#### [DESCRIPTION OF THE TASK]
Please reproduce the records below exactly, omitting any pictures they contain.

─── EXERCISE DATA ───

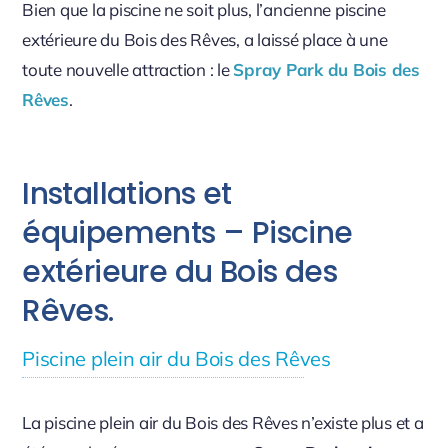
Bien que la piscine ne soit plus, l’ancienne piscine
extérieure du Bois des Rêves, a laissé place à une
toute nouvelle attraction : le
Spray Park du Bois des
Rêves
.
Installations et
équipements – Piscine
extérieure du Bois des
Rêves.
Piscine plein air du Bois des Rêves
La piscine plein air du Bois des Rêves n’existe plus et a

───

#### [FINISHED TASK]
Bien que la piscine ne soit plus, l’ancienne piscine
extérieure du Bois des Rêves, a laissé place à une
toute nouvelle attraction : le
Spray Park du Bois des
Rêves
.
Installations et
équipements – Piscine
extérieure du Bois des
Rêves.
Piscine plein air du Bois des Rêves
La piscine plein air du Bois des Rêves n’existe plus et a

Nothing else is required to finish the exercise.